- **Your objective**:
No image is to be carried over; reproduce the rest of the listing word for word.

- **Exercise materials**:
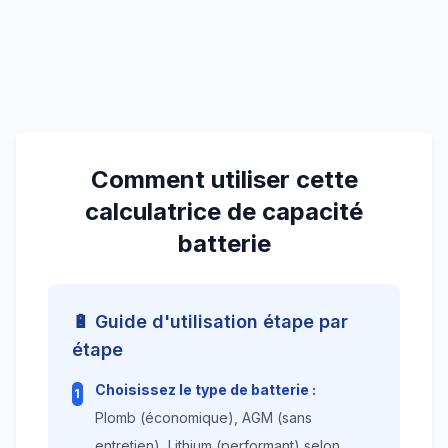
Comment utiliser cette
calculatrice de capacité
batterie
🔋 Guide d'utilisation étape par
étape
Choisissez le type de batterie :
1
Plomb (économique), AGM (sans
entretien), Lithium (performant) selon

- **Response area**:
Comment utiliser cette
calculatrice de capacité
batterie
🔋 Guide d'utilisation étape par
étape
Choisissez le type de batterie :
1
Plomb (économique), AGM (sans
entretien), Lithium (performant) selon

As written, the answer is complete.